Content starts

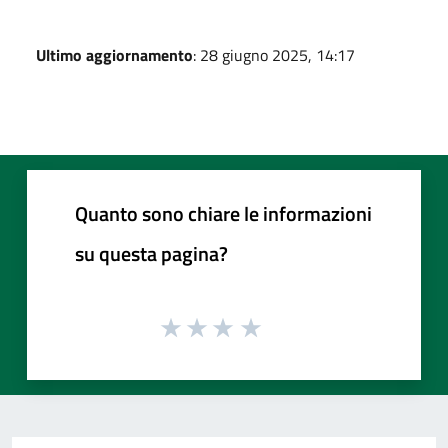
Ultimo aggiornamento
: 28 giugno 2025, 14:17
Quanto sono chiare le informazioni
su questa pagina?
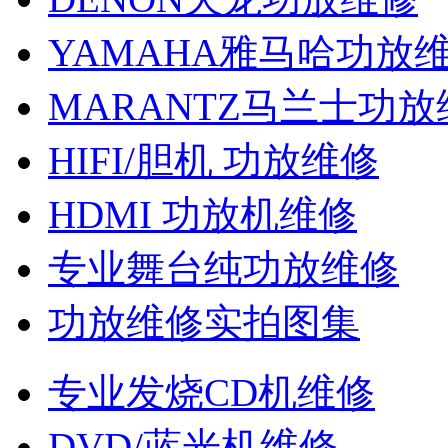
YAMAHA雅马哈功放
MARANTZ马兰士功放
HIFI/胆机 功放维修
HDMI 功放机维修
专业舞台纯功放维修
功放维修实拍图集
专业发烧CD机维修
DVD/蓝光机维修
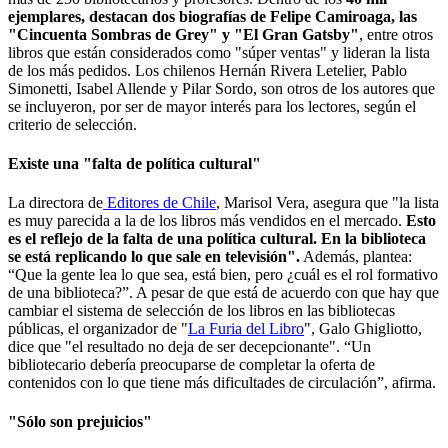
ejemplares, destacan dos biografías de Felipe Camiroaga, las
"Cincuenta Sombras de Grey" y "El Gran Gatsby"
, entre otros
libros que están considerados como "súper ventas" y lideran la lista
de los más pedidos. Los chilenos Hernán Rivera Letelier, Pablo
Simonetti, Isabel Allende y Pilar Sordo, son otros de los autores que
se incluyeron, por ser de mayor interés para los lectores, según el
criterio de selección.
Existe una "falta de política cultural"
La directora de
Editores de Chile
, Marisol Vera, asegura que "la lista
es muy parecida a la de los libros más vendidos en el mercado.
Esto
es el reflejo de la falta de una política cultural. En la biblioteca
se está replicando lo que sale en televisión".
Además, plantea:
“Que la gente lea lo que sea, está bien, pero ¿cuál es el rol formativo
de una biblioteca?”. A pesar de que está de acuerdo con que hay que
cambiar el sistema de selección de los libros en las bibliotecas
públicas, el organizador de "
La Furia del Libro
", Galo Ghigliotto,
dice que "el resultado no deja de ser decepcionante". “Un
bibliotecario debería preocuparse de completar la oferta de
contenidos con lo que tiene más dificultades de circulación”, afirma.
"Sólo son prejuicios"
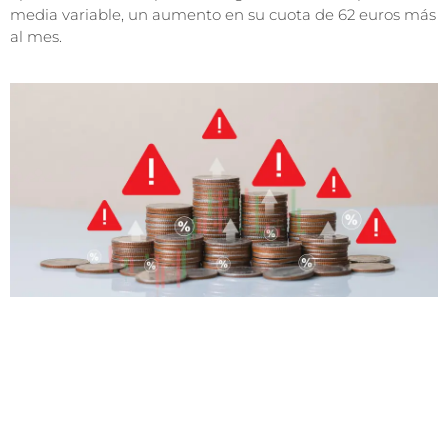
media variable, un aumento en su cuota de 62 euros más
al mes.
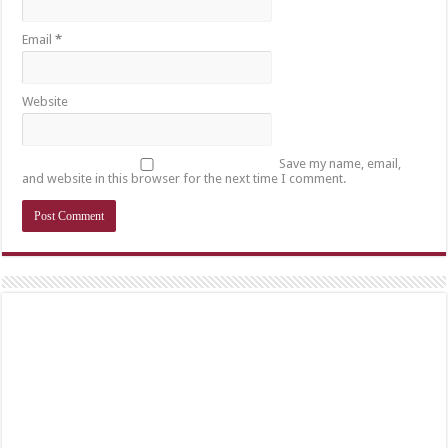
Email
*
Website
Save my name, email,
and website in this browser for the next time I comment.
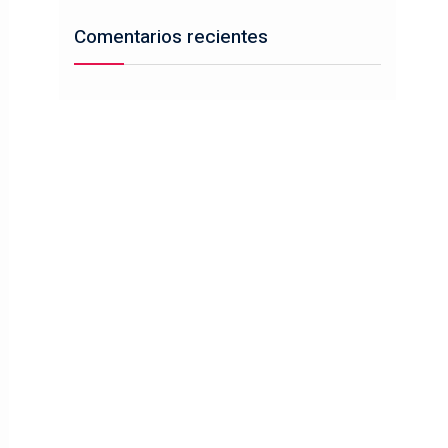
Comentarios recientes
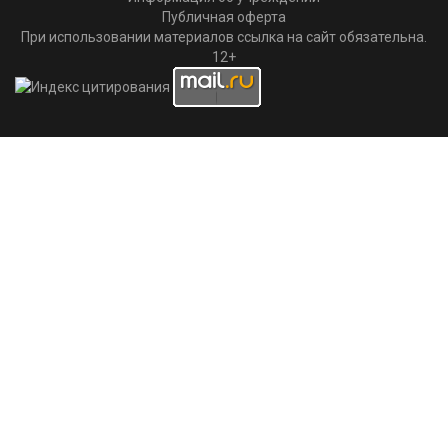
Публичная оферта
При использовании материалов ссылка на сайт обязательна.
12+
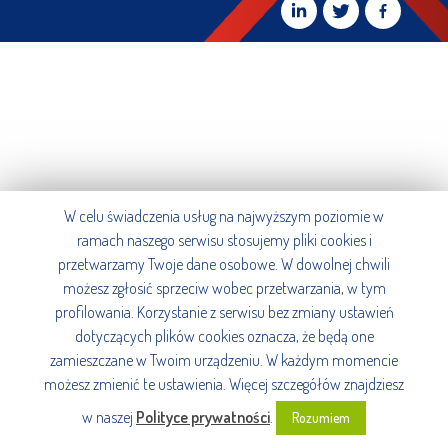
W celu świadczenia usług na najwyższym poziomie w
ramach naszego serwisu stosujemy pliki cookies i
przetwarzamy Twoje dane osobowe. W dowolnej chwili
możesz zgłosić sprzeciw wobec przetwarzania, w tym
profilowania. Korzystanie z serwisu bez zmiany ustawień
dotyczących plików cookies oznacza, że będą one
zamieszczane w Twoim urządzeniu. W każdym momencie
możesz zmienić te ustawienia. Więcej szczegółów znajdziesz
w naszej
Polityce prywatności
.
Rozumiem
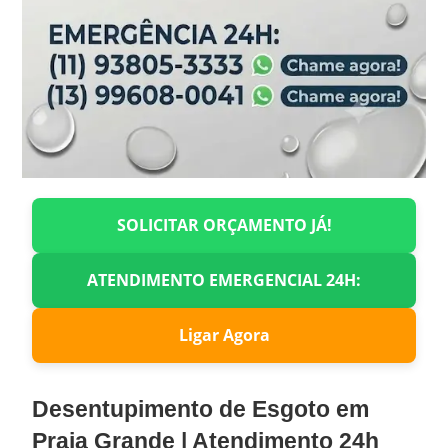
SOLICITAR ORÇAMENTO JÁ!
ATENDIMENTO EMERGENCIAL 24H:
Ligar Agora
Desentupimento de Esgoto em
Praia Grande | Atendimento 24h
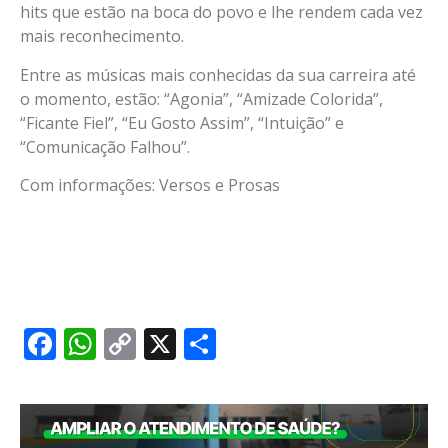
hits que estão na boca do povo e lhe rendem cada vez
mais reconhecimento.
Entre as músicas mais conhecidas da sua carreira até
o momento, estão: “Agonia”, “Amizade Colorida”,
“Ficante Fiel”, “Eu Gosto Assim”, “Intuição” e
“Comunicação Falhou”.
Com informações: Versos e Prosas
Facebook
WhatsApp
Copy
X
Share
Link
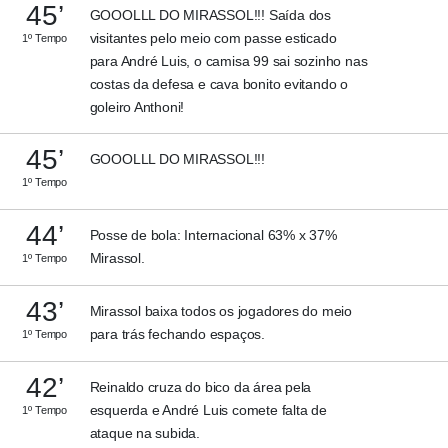
45’
GOOOLLL DO MIRASSOL!!! Saída dos
visitantes pelo meio com passe esticado
1º Tempo
para André Luis, o camisa 99 sai sozinho nas
costas da defesa e cava bonito evitando o
goleiro Anthoni!
45’
GOOOLLL DO MIRASSOL!!!
1º Tempo
44’
Posse de bola: Internacional 63% x 37%
Mirassol.
1º Tempo
43’
Mirassol baixa todos os jogadores do meio
para trás fechando espaços.
1º Tempo
42’
Reinaldo cruza do bico da área pela
esquerda e André Luis comete falta de
1º Tempo
ataque na subida.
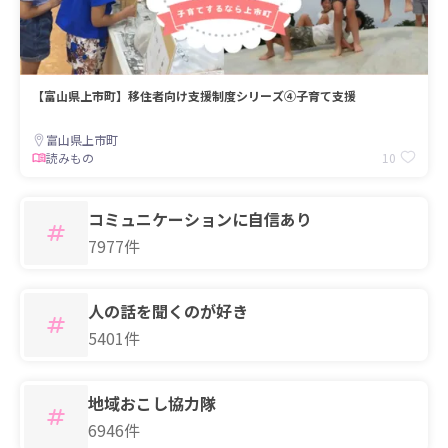
【富山県上市町】移住者向け支援制度シリーズ④子育て支援
富山県上市町
10
読みもの
コミュニケーションに自信あり
7977件
人の話を聞くのが好き
5401件
地域おこし協力隊
6946件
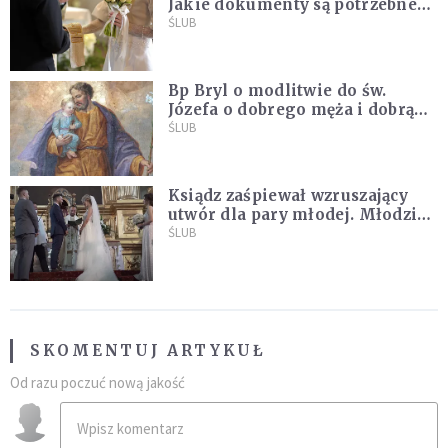
Jakie dokumenty są potrzebne
do ślubu konkordatowego?
ŚLUB
Bp Bryl o modlitwie do św.
Józefa o dobrego męża i dobrą
żonę: Nie bójmy się wołać do
ŚLUB
Boga tak, jak potrafimy
Ksiądz zaśpiewał wzruszający
utwór dla pary młodej. Młodzi
nie kryli wzruszenia [MUZYKA]
ŚLUB
SKOMENTUJ ARTYKUŁ
Od razu poczuć nową jakość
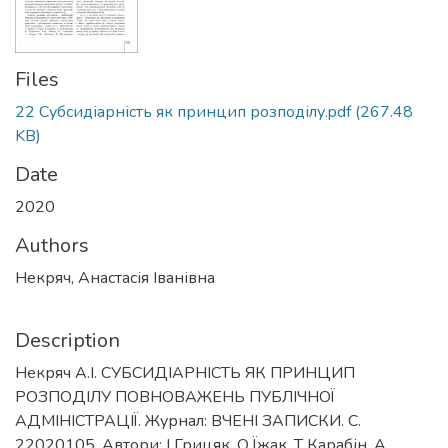
Files
22 Субсидіарність як принцип розподілу.pdf
(267.48
KB)
Date
2020
Authors
Некряч, Анастасія Іванівна
Description
Некряч А.І. СУБСИДІАРНІСТЬ ЯК ПРИНЦИП
РОЗПОДІЛУ ПОВНОВАЖЕНЬ ПУБЛІЧНОЇ
АДМІНІСТРАЦІЇ. Журнал: ВЧЕНІ ЗАПИСКИ. С.
22020105. Автори: І Грицяк, О Їжак, Т Карабін, А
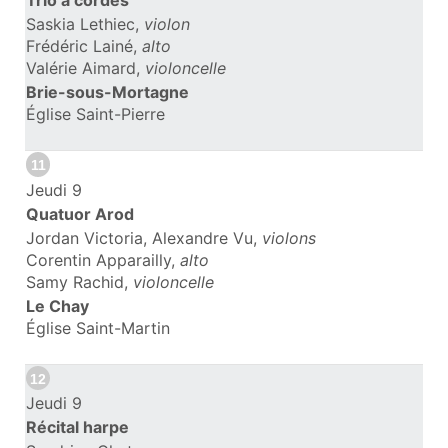
Trio à cordes
Saskia Lethiec,
violon
Frédéric Lainé,
alto
Valérie Aimard,
violoncelle
Brie-sous-Mortagne
Église Saint-Pierre
11
Jeudi 9
Quatuor Arod
Jordan Victoria, Alexandre Vu,
violons
Corentin Apparailly,
alto
Samy Rachid,
violoncelle
Le Chay
Église Saint-Martin
12
Jeudi 9
Récital harpe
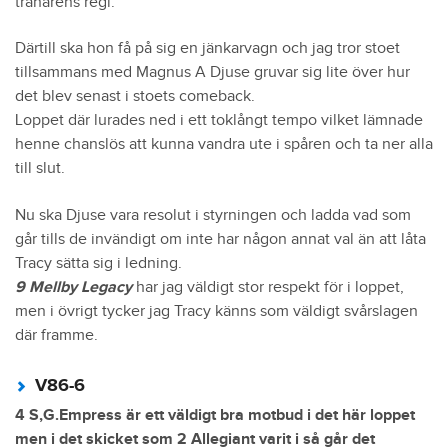
tränarens regi.
Därtill ska hon få på sig en jänkarvagn och jag tror stoet
tillsammans med Magnus A Djuse gruvar sig lite över hur
det blev senast i stoets comeback.
Loppet där lurades ned i ett toklångt tempo vilket lämnade
henne chanslös att kunna vandra ute i spåren och ta ner alla
till slut.
Nu ska Djuse vara resolut i styrningen och ladda vad som
går tills de invändigt om inte har någon annat val än att låta
Tracy sätta sig i ledning.
9 Mellby Legacy
har jag väldigt stor respekt för i loppet,
men i övrigt tycker jag Tracy känns som väldigt svårslagen
där framme.
V86-6
4 S,G.Empress är ett väldigt bra motbud i det här loppet
men i det skicket som 2 Allegiant varit i så går det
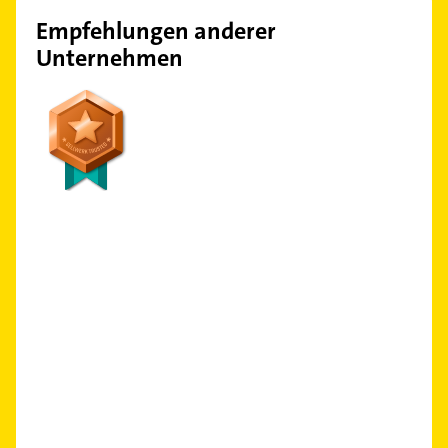
Empfehlungen anderer
Unternehmen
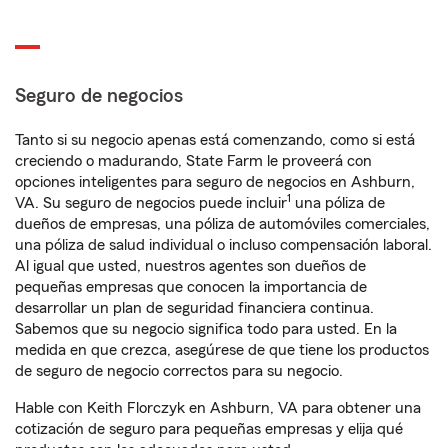
Seguro de negocios
Tanto si su negocio apenas está comenzando, como si está
creciendo o madurando, State Farm le proveerá con
opciones inteligentes para seguro de negocios en Ashburn,
1
VA. Su seguro de negocios puede incluir
una póliza de
dueños de empresas, una póliza de automóviles comerciales,
una póliza de salud individual o incluso compensación laboral.
Al igual que usted, nuestros agentes son dueños de
pequeñas empresas que conocen la importancia de
desarrollar un plan de seguridad financiera continua.
Sabemos que su negocio significa todo para usted. En la
medida en que crezca, asegúrese de que tiene los productos
de seguro de negocio correctos para su negocio.
Hable con Keith Florczyk en Ashburn, VA para obtener una
cotización de seguro para pequeñas empresas y elija qué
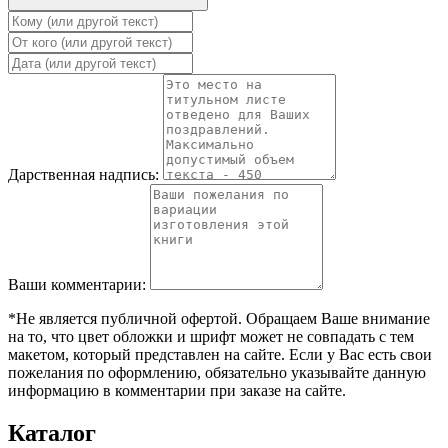
Дарственная надпись:
Ваши комментарии:
*Не является публичной офертой. Обращаем Ваше внимание
на то, что цвет обложки и шрифт может не совпадать с тем
макетом, который представлен на сайте. Если у Вас есть свои
пожелания по оформлению, обязательно указывайте данную
информацию в комментарии при заказе на сайте.
Каталог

Content ends

§ What is required
The copy you write must hold every record verbatim and none of the pictures.

§ Expected output
Ultimo aggiornamento
: 28 giugno 2025, 14:17
Quanto sono chiare le informazioni
su questa pagina?
YAMAHA雅马哈功放
MARANTZ马兰士功放
HIFI/胆机 功放维修
HDMI 功放机维修
专业舞台纯功放维修
功放维修实拍图集
专业发烧CD机维修
DVD/蓝光机维修
ejemplares, destacan dos biografías de Felipe Camiroaga, las
"Cincuenta Sombras de Grey" y "El Gran Gatsby"
, entre otros
libros que están considerados como "súper ventas" y lideran la lista
de los más pedidos. Los chilenos Hernán Rivera Letelier, Pablo
Simonetti, Isabel Allende y Pilar Sordo, son otros de los autores que
se incluyeron, por ser de mayor interés para los lectores, según el
criterio de selección.
Existe una "falta de política cultural"
La directora de
Editores de Chile
, Marisol Vera, asegura que "la lista
es muy parecida a la de los libros más vendidos en el mercado.
Esto
es el reflejo de la falta de una política cultural. En la biblioteca
se está replicando lo que sale en televisión".
Además, plantea:
“Que la gente lea lo que sea, está bien, pero ¿cuál es el rol formativo
de una biblioteca?”. A pesar de que está de acuerdo con que hay que
cambiar el sistema de selección de los libros en las bibliotecas
públicas, el organizador de "
La Furia del Libro
", Galo Ghigliotto,
dice que "el resultado no deja de ser decepcionante". “Un
bibliotecario debería preocuparse de completar la oferta de
contenidos con lo que tiene más dificultades de circulación”, afirma.
"Sólo son prejuicios"
media variable, un aumento en su cuota de 62 euros más
al mes.
Email
*
Website
Save my name, email,
and website in this browser for the next time I comment.
Comentarios recientes
Публичная оферта
При использовании материалов ссылка на сайт обязательна.
12+
W celu świadczenia usług na najwyższym poziomie w
ramach naszego serwisu stosujemy pliki cookies i
przetwarzamy Twoje dane osobowe. W dowolnej chwili
możesz zgłosić sprzeciw wobec przetwarzania, w tym
profilowania. Korzystanie z serwisu bez zmiany ustawień
dotyczących plików cookies oznacza, że będą one
zamieszczane w Twoim urządzeniu. W każdym momencie
możesz zmienić te ustawienia. Więcej szczegółów znajdziesz
w naszej
Polityce prywatności
.
Rozumiem
SOLICITAR ORÇAMENTO JÁ!
ATENDIMENTO EMERGENCIAL 24H:
Ligar Agora
Desentupimento de Esgoto em
Praia Grande | Atendimento 24h
hits que estão na boca do povo e lhe rendem cada vez
mais reconhecimento.
Entre as músicas mais conhecidas da sua carreira até
o momento, estão: “Agonia”, “Amizade Colorida”,
“Ficante Fiel”, “Eu Gosto Assim”, “Intuição” e
“Comunicação Falhou”.
Com informações: Versos e Prosas
Facebook
WhatsApp
Copy
X
Share
Link
45’
GOOOLLL DO MIRASSOL!!! Saída dos
visitantes pelo meio com passe esticado
1º Tempo
para André Luis, o camisa 99 sai sozinho nas
costas da defesa e cava bonito evitando o
goleiro Anthoni!
45’
GOOOLLL DO MIRASSOL!!!
1º Tempo
44’
Posse de bola: Internacional 63% x 37%
Mirassol.
1º Tempo
43’
Mirassol baixa todos os jogadores do meio
para trás fechando espaços.
1º Tempo
42’
Reinaldo cruza do bico da área pela
esquerda e André Luis comete falta de
1º Tempo
ataque na subida.
【富山県上市町】移住者向け支援制度シリーズ④子育て支援
富山県上市町
10
読みもの
コミュニケーションに自信あり
7977件
人の話を聞くのが好き
5401件
地域おこし協力隊
6946件
Jakie dokumenty są potrzebne
do ślubu konkordatowego?
ŚLUB
Bp Bryl o modlitwie do św.
Józefa o dobrego męża i dobrą
żonę: Nie bójmy się wołać do
ŚLUB
Boga tak, jak potrafimy
Ksiądz zaśpiewał wzruszający
utwór dla pary młodej. Młodzi
nie kryli wzruszenia [MUZYKA]
ŚLUB
SKOMENTUJ ARTYKUŁ
Od razu poczuć nową jakość
Files
22 Субсидіарність як принцип розподілу.pdf
(267.48
KB)
Date
2020
Authors
Некряч, Анастасія Іванівна
Description
Некряч А.І. СУБСИДІАРНІСТЬ ЯК ПРИНЦИП
РОЗПОДІЛУ ПОВНОВАЖЕНЬ ПУБЛІЧНОЇ
АДМІНІСТРАЦІЇ. Журнал: ВЧЕНІ ЗАПИСКИ. С.
22020105. Автори: І Грицяк, О Їжак, Т Карабін, А
Trio à cordes
Saskia Lethiec,
violon
Frédéric Lainé,
alto
Valérie Aimard,
violoncelle
Brie-sous-Mortagne
Église Saint-Pierre
11
Jeudi 9
Quatuor Arod
Jordan Victoria, Alexandre Vu,
violons
Corentin Apparailly,
alto
Samy Rachid,
violoncelle
Le Chay
Église Saint-Martin
12
Jeudi 9
Récital harpe
tränarens regi.
Därtill ska hon få på sig en jänkarvagn och jag tror stoet
tillsammans med Magnus A Djuse gruvar sig lite över hur
det blev senast i stoets comeback.
Loppet där lurades ned i ett toklångt tempo vilket lämnade
henne chanslös att kunna vandra ute i spåren och ta ner alla
till slut.
Nu ska Djuse vara resolut i styrningen och ladda vad som
går tills de invändigt om inte har någon annat val än att låta
Tracy sätta sig i ledning.
9 Mellby Legacy
har jag väldigt stor respekt för i loppet,
men i övrigt tycker jag Tracy känns som väldigt svårslagen
där framme.
V86-6
4 S,G.Empress är ett väldigt bra motbud i det här loppet
men i det skicket som 2 Allegiant varit i så går det
Empfehlungen anderer
Unternehmen
Seguro de negocios
Tanto si su negocio apenas está comenzando, como si está
creciendo o madurando, State Farm le proveerá con
opciones inteligentes para seguro de negocios en Ashburn,
1
VA. Su seguro de negocios puede incluir
una póliza de
dueños de empresas, una póliza de automóviles comerciales,
una póliza de salud individual o incluso compensación laboral.
Al igual que usted, nuestros agentes son dueños de
pequeñas empresas que conocen la importancia de
desarrollar un plan de seguridad financiera continua.
Sabemos que su negocio significa todo para usted. En la
medida en que crezca, asegúrese de que tiene los productos
de seguro de negocio correctos para su negocio.
Hable con Keith Florczyk en Ashburn, VA para obtener una
cotización de seguro para pequeñas empresas y elija qué
Дарственная надпись:
Ваши комментарии:
*Не является публичной офертой. Обращаем Ваше внимание
на то, что цвет обложки и шрифт может не совпадать с тем
макетом, который представлен на сайте. Если у Вас есть свои
пожелания по оформлению, обязательно указывайте данную
информацию в комментарии при заказе на сайте.
Каталог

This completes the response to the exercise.